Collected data

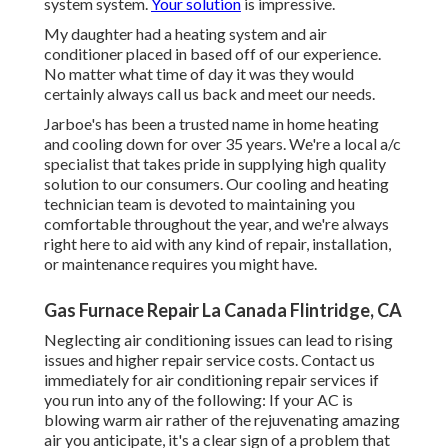
system system.
Your solution
is impressive.
My daughter had a heating system and air
conditioner placed in based off of our experience.
No matter what time of day it was they would
certainly always call us back and meet our needs.
Jarboe's has been a trusted name in home heating
and cooling down for over 35 years. We're a local a/c
specialist that takes pride in supplying high quality
solution to our consumers. Our cooling and heating
technician team is devoted to maintaining you
comfortable throughout the year, and we're always
right here to aid with any kind of repair, installation,
or maintenance requires you might have.
Gas Furnace Repair La Canada Flintridge, CA
Neglecting air conditioning issues can lead to rising
issues and higher repair service costs. Contact us
immediately for air conditioning repair services if
you run into any of the following: If your AC is
blowing warm air rather of the rejuvenating amazing
air you anticipate, it's a clear sign of a problem that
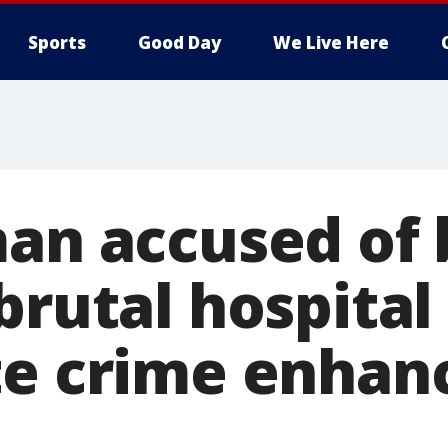
Sports
Good Day
We Live Here
man accused of 
brutal hospital
te crime enha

§ WHAT TO WORK ON
Look above for every line with the word "issues" and copy it.

§ WRITTEN ANSWER
Neglecting air conditioning issues can lead to rising
issues and higher repair service costs. Contact us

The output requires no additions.